Où va ce couple décidé?Aux travaux des champs ou à la pêche aux coques?.
La rage créatrice du peintre tient du coup de balai dans les toiles
d’araignées du pittoresque compassé des amateurs de scènes rurales,de
l’académisme celtisant des « notables » selon l’expression de Xavier
Grall à propos du fatalisme d’un Per Jakez Hélias.C’est l’époque de l’explosion
poétique,bardique,culturelle de la Bretagne : « Je les vois mes
compagnons.Je les entends dans la nuit.Je les vois dans la pauvreté de leur
condition et le luxe de leur parole…Et ce sont de grands soleils
délivrés ».In:"Le Cheval Couché".Les années 70,début des « trente glorieuses » dit-on
furent pour nous la fantastique libération d’un cri trop longtemps retenu,une
puissance de souffle à faire trembler les cimaises.Un cri et une parole qui n’a
pas encore vraiment trouvé dans cet incroyable hexagone sa traduction
politique.L’assentiment des peuples du monde nous est acquis.Les masques
tomberont comme des fruits blets. « Notre matin sera vierge au bout
de la route des malheurs et des avanies.Illuminés »..X.Grall.
Les retrouvailles du
bonheur simple du couple,des danses traditionnelles des Festou Noz retrouvées,des sabots de
bois requalifiés,les nouvelles générations comme autant de promesses.
Pourquoi ai-je pensé au célèbre tableau d'Eugène Delacroix à propos de cette
femme en violet ?.Presque deux siècles les séparent.Cette jeune femme du
peuple devenue l’icône de la révolution de 1830 est l’image même de
l’enthousiasme libérateur devenue
universelle : « la liberté guidant le peuple ».Une injonction
supérieure à passer coûte que coûte.Une force vitale d’égale
intensité,romantique pour
l’un,expressionniste pour l’autre,à moins que ce ne soit "essentialiste"pour reprendre la terminologie de son ami peintre Alain le Nost et l’utilisation du violet à contre
emploi,mais d’une rare efficacité.Une flamme dans la nuit.

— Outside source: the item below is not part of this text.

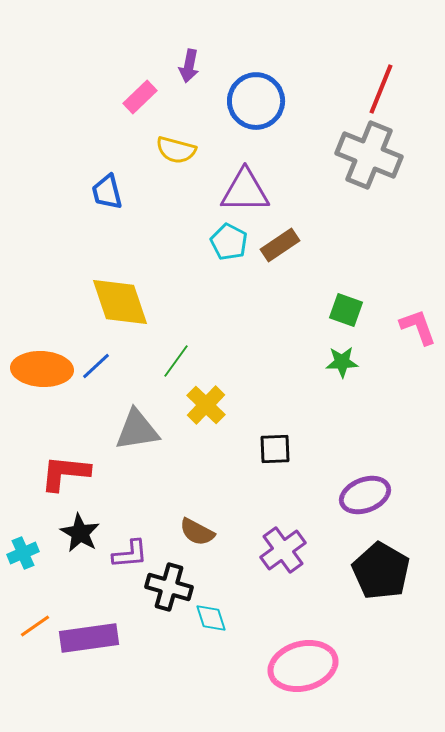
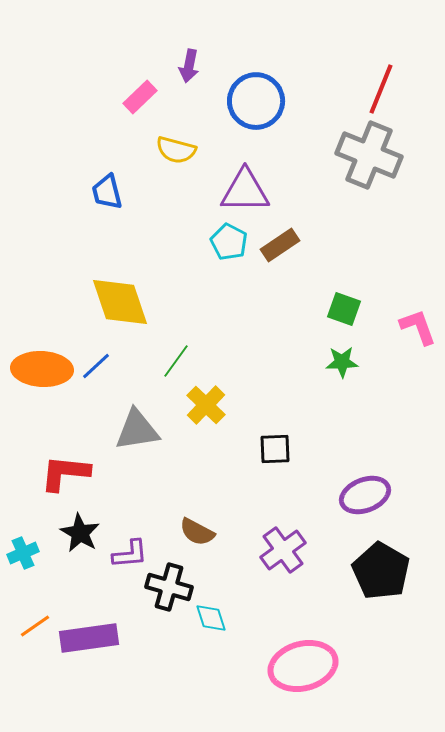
green square: moved 2 px left, 1 px up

Un homme et une œuvre des plus attachants.Quelques 300 huiles sur
toiles de grand format,malgré la brièveté de son existence,mais aussi des
dessins au fusain.Une trentaine d’expositions en Bretagne.Il meurt le 11
Novembre 1982 le jour de l’Armistice.Un signe peut-être quand on sait
l’hécatombe que la guerre de 14-18 aura été pour le peuple breton et
particulièrement le monde paysan.
Va zouar n’eo ked ar bed man.
O va zud ker va henvro koz
Sterennou breiz e zo luhan
Evel eun tann gwall e kreiz an noz.
Ma terre n'est pas de ce monde
O mon peuple et ma patrie bien aimés
Les étoiles de Bretagne brillent
Comme un incendie au milieu de la nuit.
(In:Les Chants Malicantour. 1985). J.T.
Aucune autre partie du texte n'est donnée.